Counsel for plaintiff, without conceding errors in the instructions, contend that, under defendant's own testimony he was guilty of negligence as a matter of law, so requested the court to charge the *604
jury and, therefore, the judgment should be affirmed regardless of errors, if any, in the instructions, citing 3 Comp. Laws 1929, § 15518, and our holding in Cothran v. BenjaminCleenewerck Son,
Defendant's testimony was not a confession of negligence in fact nor in point of law but raised the issue of reasonable care and presented facts involving the emergency doctrine. Defendant saw the parked car when about 150 to 175 feet away, and at that point he also observed the lights of a car approaching in front, took his foot off the accelerator, let his car free-wheel toward the curb. The approaching car passed when he was about 75 feet from the parked car. When it passed, he swung to get back to the center of the street and, when no longer blinded by the light of the approaching car, he saw a dark object three or four feet ahead of his car, which proved to be plaintiff, and he applied the brakes and the application turned the course of the car from clearing the object. At that time the speed of his car was about 8 or 10 miles per hour. The position of plaintiff upon the road, whether immediately back of the car or a few feet from it or at the rear corner thereof, was in dispute.

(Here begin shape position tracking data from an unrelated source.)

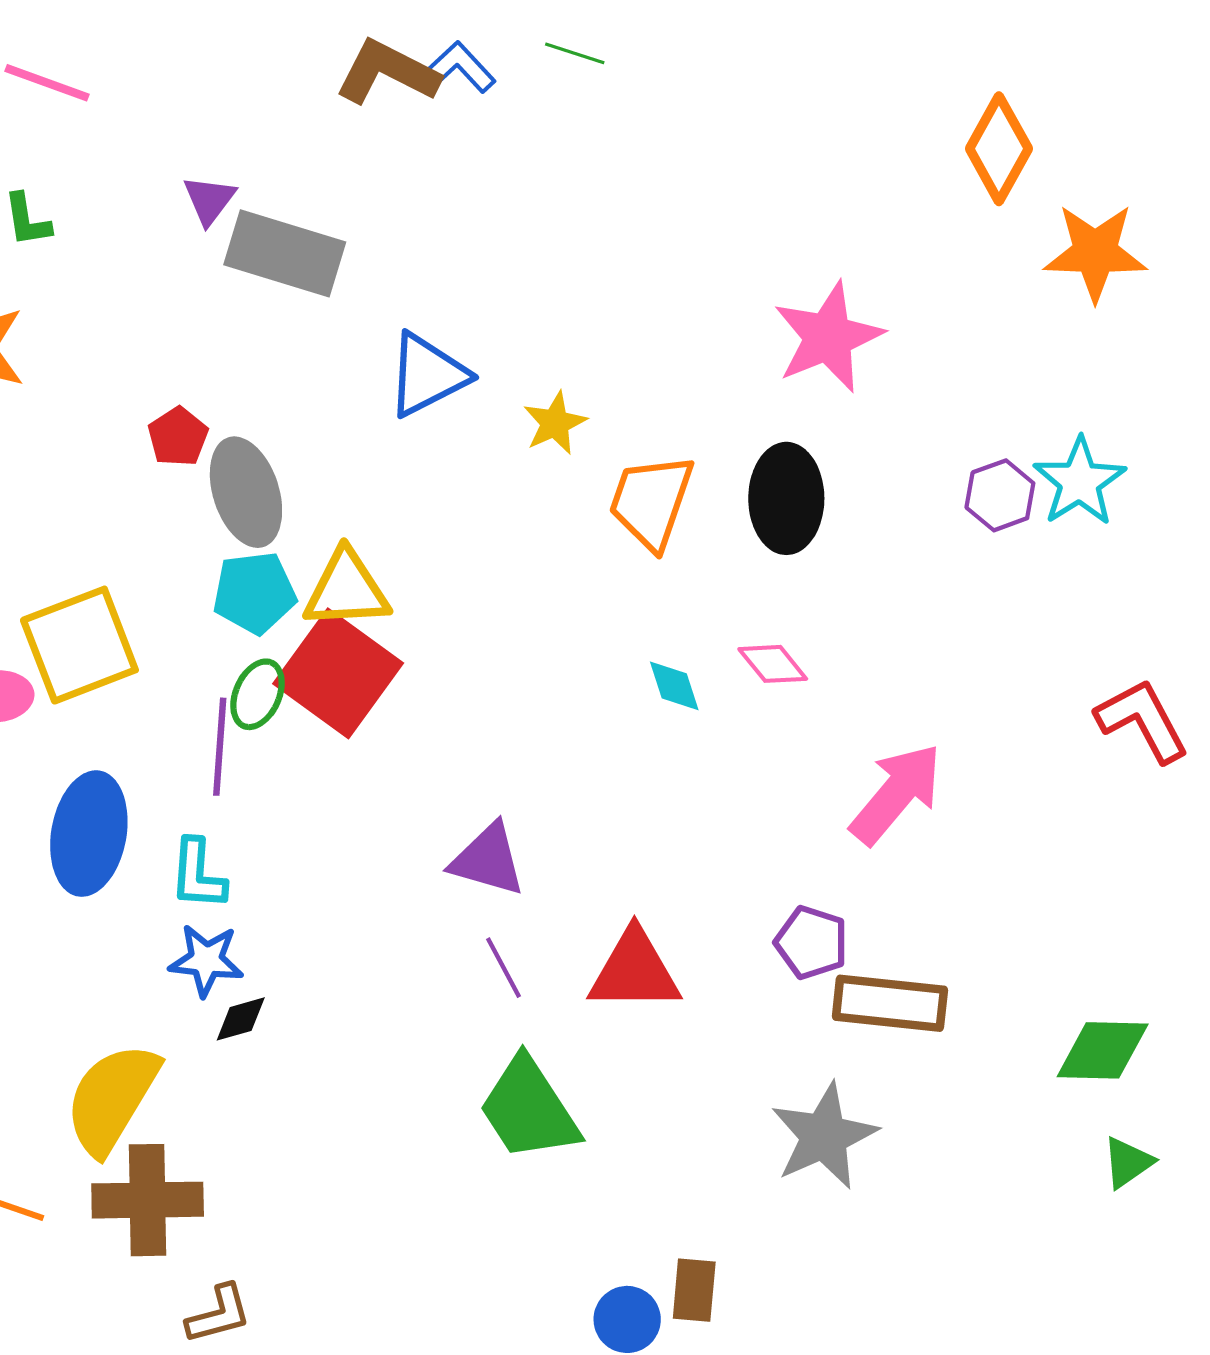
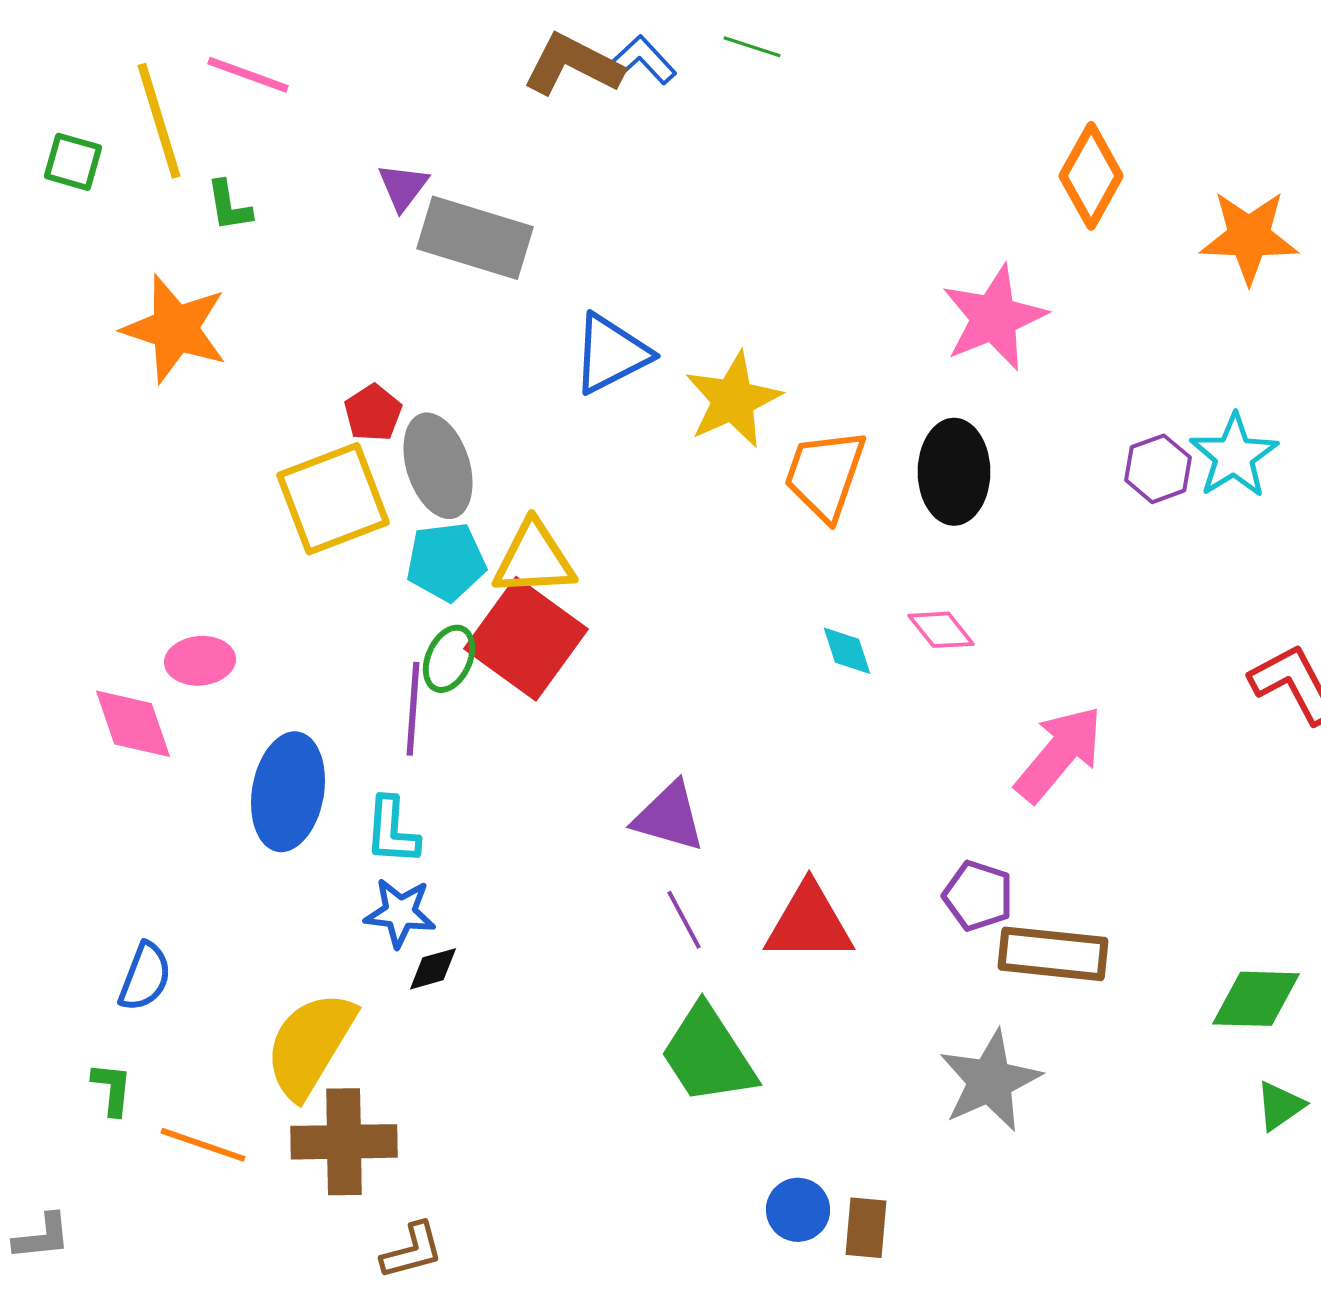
orange diamond: (999, 149) -> (1091, 176), moved
yellow star: (555, 423) -> (733, 400), size x1.6
yellow square: (79, 645) -> (333, 499), moved
blue circle: (627, 1319) -> (798, 1210), moved

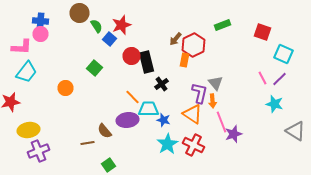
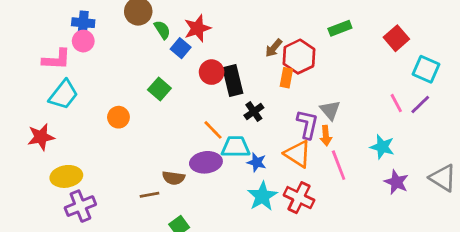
red square: (262, 32) -> (396, 38), turned 30
cyan star: (274, 104) -> (382, 147), moved
brown semicircle: (104, 131) -> (173, 178), turned -42
purple star: (234, 134) -> (396, 182), moved, turned -30

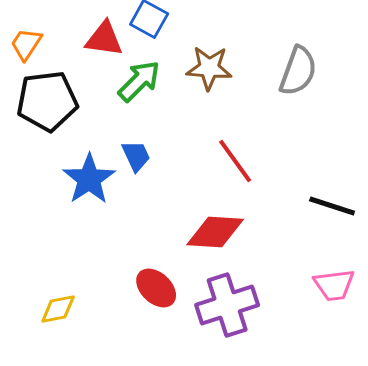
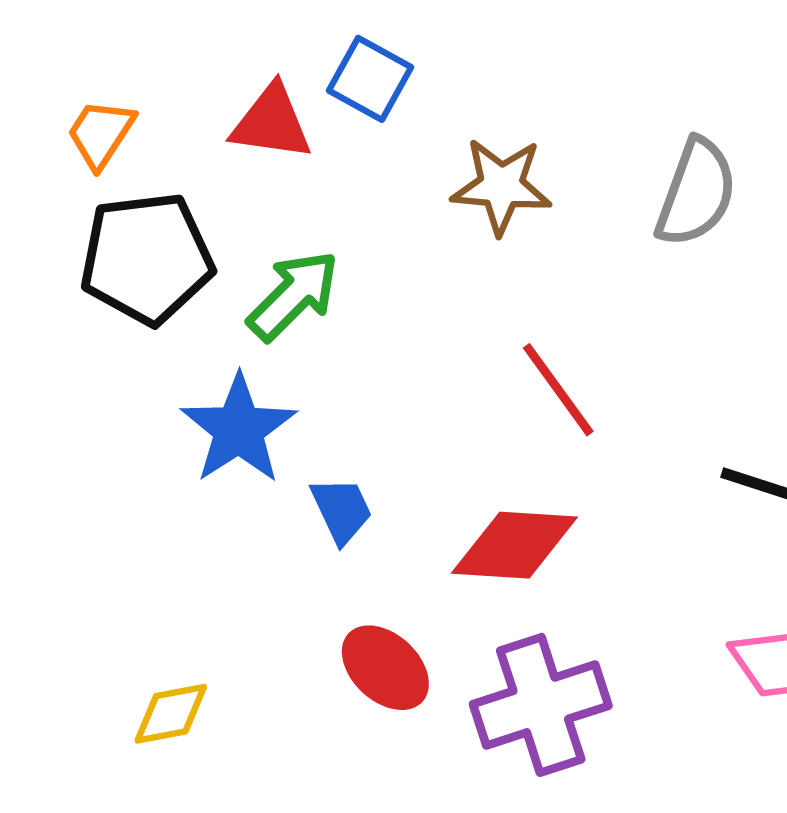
green arrow: (139, 81) -> (293, 296), moved
blue trapezoid: (136, 156) -> (342, 510), moved

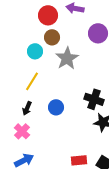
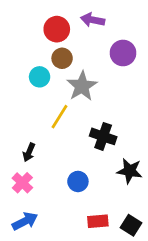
yellow line: (32, 81) -> (59, 117), moved
black cross: (94, 99) -> (103, 136), moved
blue circle: (56, 107) -> (78, 181), moved

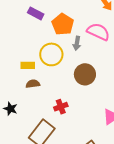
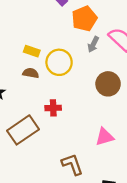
yellow circle: (51, 54) -> (59, 62), moved
brown circle: (85, 74) -> (108, 84), moved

We think the question of defendant's negligence was one of fact for the jury. This brings us to the instructions complained of.
The court instructed the jury as follows:
"It is negligence for a person to drive an automobile at night at such a speed that it cannot be stopped in a distance that objects can be seen ahead. It does not excuse a driver who alleges that he was blinded by the lights of an approaching car. If his vision is thus obscured, it is his duty to slacken his speed and have his car under such control that he *605 can stop it immediately, if necessary. It is not enough that he begins to stop within the range of his vision, or that he use efforts to try to stop after discovering an object, because the law makes no allowance for delay in action. It is his duty so to drive that he can and will discover and see — and in this case see the plaintiff, and to do the things necessary to stop, and to stop the car within the range of that vision and without inflicting injury or damage."*
This instruction was an erroneous application of the rule of safety mentioned in Ruth v. Vroom,
The court was in error in giving the following instruction:
"It is further provided by statute, 8224 by law in this State, that in any action, in any court in this State, when it is shown by competent evidence, that a vehicle traveling in a certain direction overtook and struck the rear end of another vehicle proceeding in the same direction, or lawfully standing upon any highway within this State, the driver or operator of such first mentioned vehicle shall be deemed prima facie guilty of negligence.
"Now the meaning of that, that he shall be deemed prima facie guilty of negligence, is that the collision itself is evidence of negligence on the part of such a driver. But that may be refuted, it may be rebutted *606 by other evidence introduced or offered in the case, and it is only evidence of negligence."
The prima facie presumption could not be considered by the jury as any evidence of negligence because the facts appeared and the presumption could not be weighed or considered at all against the facts. Hanna v. McClave,
The statute mentioned in the instruction does not adopt the rule, not recognized in this State, of res ipsa loquitur. Only in the absence of testimony relative to the facts may the presumption be employed. When the facts are disclosed, or in issue under testimony, it is error to consider the presumption as evidence of negligence and place the burden on defendant to rebut the presumption.
Presumptions disappear when the facts appear. The facts appear when the evidence is introduced from which the facts may be found. Presumptions cannot be weighed against evidence for they fade out in the light of evidence, no matter how contradictory the evidence.
The question of want of care on the part of defendant was one of fact and not of presumption.
For the errors pointed out the judgment is reversed and a new trial granted, with costs to defendant.
POTTER, C.J., and TOY, NORTH, FEAD, BUTZEL, BUSHNELL, and EDWARD M. SHARPE, JJ., concurred.